Area of parallelogram $ABED = \text{base} \times \text{height} = AB \times h = 10 \times 11.2 = 112\, m^{2}$.
Total area of the field = Area of $\Delta BCE +$ Area of parallelogram $ABED = 84 + 112 = 196\, m^{2}$.

(A) Let $ABCD$ be the rhombus-shaped field.
Perimeter of the rhombus $= 400\, m$.
Since all sides of a rhombus are equal,each side $= 400\, m / 4 = 100\, m$.
Thus,$AB = BC = CD = DA = 100\, m$.
Let the diagonal $BD = 160\, m$.
The diagonal divides the rhombus into two congruent triangles,$\triangle ABD$ and $\triangle BCD$.
For $\triangle ABD$,the sides are $a = 100\, m$,$b = 100\, m$,and $c = 160\, m$.
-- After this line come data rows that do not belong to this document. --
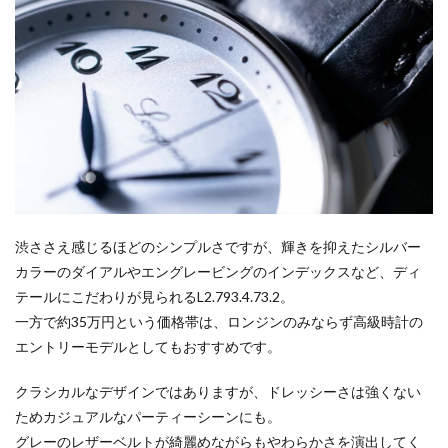
渋ささえ感じるほどのシンプルさですが、輝きを抑えたシルバー
カラーのダイアルやエングレービングのインデックスなど、ディ
テールにこだわりが見られるL2.793.4.73.2。
一方で約35万円という価格帯は、ロンジンのみならず高級時計の
エントリーモデルとしてもおすすめです。
クラシカルなデザインではありますが、ドレッシーさは強くない
ためカジュアルなパーティーシーンにも。
グレーのレザーベルトが綺麗めながらもやわらかさを演出してく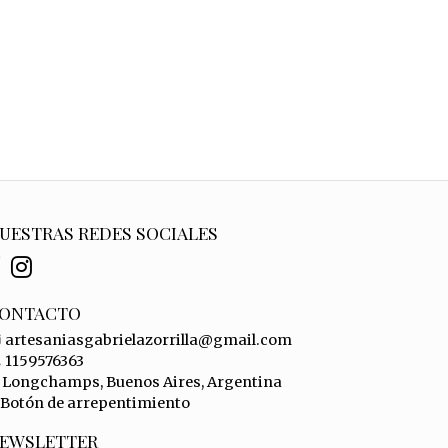
UESTRAS REDES SOCIALES
ONTACTO
artesaniasgabrielazorrilla@gmail.com
1159576363
Longchamps, Buenos Aires, Argentina
Botón de arrepentimiento
EWSLETTER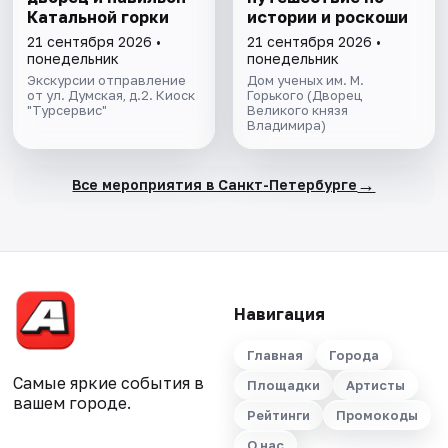
Катальной горки
истории и роскоши
21 сентября 2026 •
21 сентября 2026 •
понедельник
понедельник
Экскурсии отправление
Дом ученых им. М.
от ул. Думская, д.2. Киоск
Горького (Дворец
"Турсервис"
Великого князя
Владимира)
→
Все мероприятия в Санкт-Петербурге
Навигация
Главная
Города
Самые яркие события в
Площадки
Артисты
вашем городе.
Рейтинги
Промокоды
О нас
The semi-perimeter $s$ is given by:
$s = (100 + 100 + 160) / 2 = 360 / 2 = 180\, m$.
Using Heron's formula,the area of $\triangle ABD$ is:
Area $= \sqrt{s(s-a)(s-b)(s-c)}$
Area $= \sqrt{180(180-100)(180-100)(180-160)}$
Area $= \sqrt{180 \times 80 \times 80 \times 20}$
Area $= \sqrt{180 \times 20 \times 80^2}$
Area $= \sqrt{3600 \times 6400}$
Area $= 60 \times 80 = 4800\, m^2$.
Since the land is divided into two equal parts,each of them will get an area of $4800\, m^2$.